A disabled teenager has been given the go-ahead to challenge a cost-cutting local authority that is set to force more disabled people into residential care, rather than paying for them to receive support in their own homes.
Disabled campaigners reacted furiously to the proposals by Worcestershire County Council when they were announced last year.
But now the teenager, known as D, who is being supported by his mother, has been given permission to take the policy to a full judicial review.
His lawyers, Irwin Mitchell, have already challenged council cuts to services for disabled people in other parts of the country.
They say the council failed to pay due regard to its duties under the Equality Act when deciding on its “maximum expenditure policy”. They also claim the council has failed to undertake a lawful consultation.
The council’s cabinet approved the policy last November after a period of consultation which Irwin Mitchell said was “widely criticised for being unclear and not providing sufficient information about the proposals”.
The council has refused to review its decision and re-consult.
Under the council’s plans, new service-users – or existing service-users whose needs change – who have a support package where the costs exceed a certain limit will be told to either meet the shortfall themselves, find a cheaper means of support – perhaps by using direct payments – or “receive their care in a residential or nursing home”.
Dr Sarah Campbell, co-author last year of a report for the We Are Spartacus campaign on the council’s proposals, said: “Social care is a fundamental necessity for disabled people’s independence and inclusion in society.
“Worcestershire’s ‘maximum expenditure policy’ puts this at risk, significantly reducing the quality and level of care for some, while requiring others to go into residential homes.”
She added: “We were very disappointed to see the council proceed with their plans after an extremely poorly-conducted consultation and despite fierce opposition due to the hugely detrimental effect it would have on their disabled constituents.
“Although we regret that such a course of action is necessary, we fully support this court case and hope that ultimately a better solution can be found.”
Polly Sweeney, a public law specialist at Irwin Mitchell, who is representing D, said: “We have real concerns that the process by which the council took this decision is seriously flawed and as a result, the needs of disabled people have not been properly considered.”
D’s mother, said: “Restricting the funding available to meet D’s care needs like this may leave him with no choice but to be forced into residential care.
“I’m worried for what will happen to him in a few years as we would not be able to afford to support a suitable care package if the council imposes their cap.
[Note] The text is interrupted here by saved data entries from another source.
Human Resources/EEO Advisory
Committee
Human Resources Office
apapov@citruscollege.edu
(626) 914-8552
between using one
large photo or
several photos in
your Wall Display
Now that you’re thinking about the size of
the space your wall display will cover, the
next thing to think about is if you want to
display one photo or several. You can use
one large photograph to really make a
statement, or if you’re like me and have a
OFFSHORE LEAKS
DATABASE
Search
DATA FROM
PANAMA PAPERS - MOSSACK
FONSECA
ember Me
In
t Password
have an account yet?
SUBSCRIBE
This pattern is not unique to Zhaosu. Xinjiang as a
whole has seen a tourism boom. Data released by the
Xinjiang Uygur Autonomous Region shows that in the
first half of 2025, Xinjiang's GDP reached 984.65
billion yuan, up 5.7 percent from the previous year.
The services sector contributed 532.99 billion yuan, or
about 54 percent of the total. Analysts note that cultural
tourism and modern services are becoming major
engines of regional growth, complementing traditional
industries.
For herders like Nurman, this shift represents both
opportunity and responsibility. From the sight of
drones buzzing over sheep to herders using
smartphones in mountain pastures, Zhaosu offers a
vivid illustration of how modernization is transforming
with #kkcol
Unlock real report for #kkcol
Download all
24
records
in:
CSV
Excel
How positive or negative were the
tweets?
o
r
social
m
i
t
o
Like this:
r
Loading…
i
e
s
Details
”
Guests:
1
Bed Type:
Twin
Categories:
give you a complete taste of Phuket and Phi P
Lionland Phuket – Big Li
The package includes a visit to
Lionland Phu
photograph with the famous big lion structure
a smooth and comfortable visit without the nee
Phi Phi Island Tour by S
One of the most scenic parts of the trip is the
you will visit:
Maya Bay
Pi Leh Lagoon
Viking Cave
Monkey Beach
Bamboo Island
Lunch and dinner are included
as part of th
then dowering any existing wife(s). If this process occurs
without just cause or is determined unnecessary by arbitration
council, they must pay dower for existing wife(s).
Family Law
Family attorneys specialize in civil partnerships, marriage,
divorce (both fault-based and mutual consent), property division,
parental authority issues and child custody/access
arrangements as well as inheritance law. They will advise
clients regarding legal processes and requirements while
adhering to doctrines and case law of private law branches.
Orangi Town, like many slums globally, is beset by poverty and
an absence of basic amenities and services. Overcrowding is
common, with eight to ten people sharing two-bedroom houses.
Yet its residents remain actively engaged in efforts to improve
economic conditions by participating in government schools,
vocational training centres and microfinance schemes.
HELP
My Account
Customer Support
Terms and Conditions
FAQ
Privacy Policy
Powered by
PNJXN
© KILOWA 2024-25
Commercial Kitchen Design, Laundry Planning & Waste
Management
“I am getting older and have my own health difficulties and I need to ensure that D is properly set up on his own in the community so that I know if he is properly cared for should something happen to me.”
It is believed to be the first time such a policy has been used by a council in England and Wales to cut social care budgets.
Simon Mallinson, the council’s head of legal and democratic services, said: “The high court has only given permission for the legal challenge to be heard, and has made no decision that the policy is unlawful.
“The council is committed to ensuring all eligible needs are met, and believes the policy would make the most efficient use of the funding available, allowing it to go where it is most needed.
“We do not accept that it is unlawful to make best use of council tax-payers’ money, but pending the outcome of this challenge, we have chosen not to implement the policy in the meantime to avoid potential disruption.”